▸ **How to complete this task**:
Look through the data below. Pick out the lines holding the string "Sterling".

▸ **Information given**:
Content starts
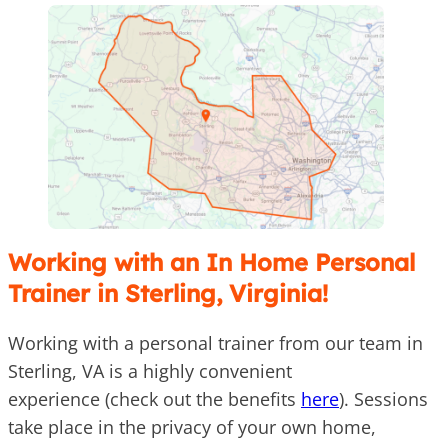
Working with an In Home Personal
Trainer in Sterling, Virginia!
Working with a personal trainer from our team in
Sterling, VA is a highly convenient
experience (check out the benefits
here
). Sessions
take place in the privacy of your own home,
Content ends
▸ **Written solution**:
Trainer in Sterling, Virginia!
Sterling, VA is a highly convenient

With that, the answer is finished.